One of my favorite things is reading what some have written in the "special dietary needs" section and the one that says "additional information you think we should know, or special needs you have".

This guy wants this,
that guy needs that,
one guy's a vegetarian,
another guy wants the meat that the vegetarian isn't gonna eat.

Most of it is quite understandable, and really,
exactly why we designed the forms with those questions included.

Also, as I look at the forms, I know who not to sit next to if I'm planning on leaving any bacon on my plate.

With much thoughtfulness, a few entrants mentioned that they'd be
bringing young children - a good thing to be prepared for
(I wonder if they'll be wearing stripes).
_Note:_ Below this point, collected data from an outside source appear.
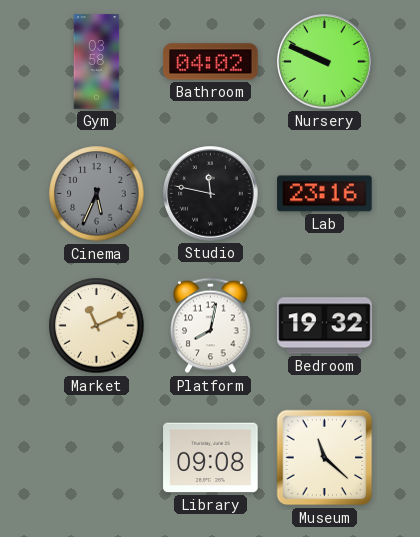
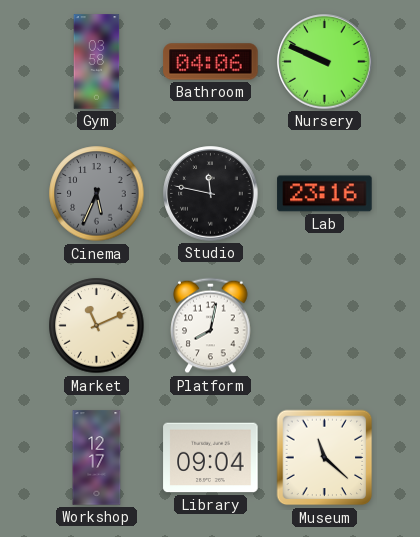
Bathroom: 04:02 -> 04:06
Bedroom: 19:32 -> none
Workshop: none -> 12:17
Library: 09:08 -> 09:04
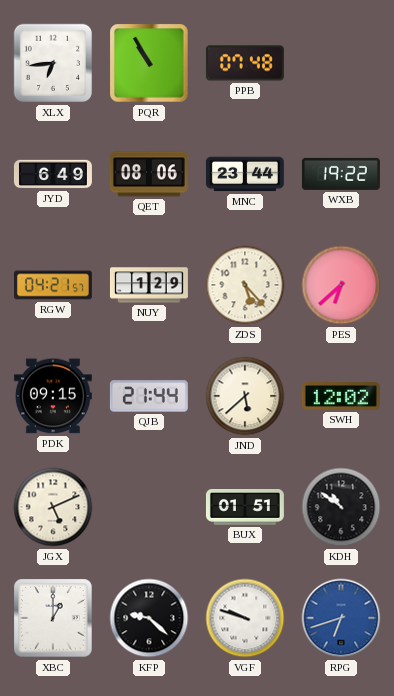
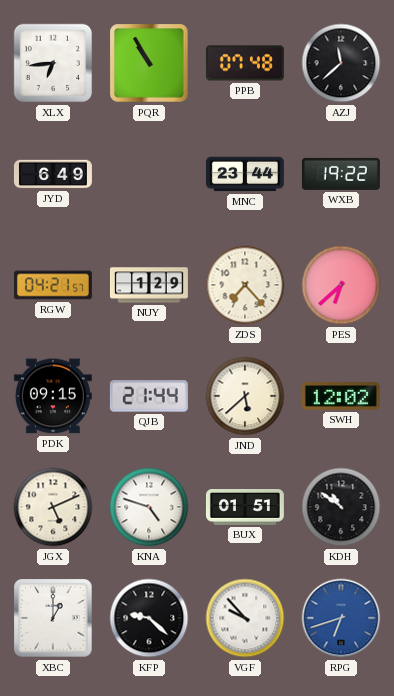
AZJ: none -> 11:38
QET: 08:06 -> none
ZDS: 5:23 -> 7:23
KNA: none -> 4:48
VGF: 9:48 -> 9:53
One guy requested that we have spritz.

Another "Lots of pasta!"

A certain rower mentioned that they'd like "a strong oar".

"Wine! A lot of wine!" was the single request from another guy.

"If there could be some attractive middle-aged women,
I would be grateful".
This one served as prime evidence that gondoliers have the best sense of humor.

Then, there was this guy.
He wrote "see reverse" , and this was on the back of the page:

Yep.
I believe the term "for the win" was designed for situations like this.

Of course, a well-thought-out set of requests like the one we see here, deserves serious consideration. 
My team and I have given thought to each point listed.

Without question, "Dukes of Hazzard" was one of the best TV shows ever.
(along with "The A-Team" "Six-Million Dollar Man", and "Miami Vice")
This weekend, however will be packed with races to row, so I haven't set aside a 70's TV show viewing lounge, but in the interest of making everyone happy, I can certainly look into doing so (especially if it means that fewer of you will be racing - because I can use every advantage I can get).


Likewise, if liquoring you all up will slow you down on the race course, I'm happy to line up as much vodka, Prosecco, Campari and Heineken as I can pump into you.
(again, I'm fifty years old, I can use the advantage)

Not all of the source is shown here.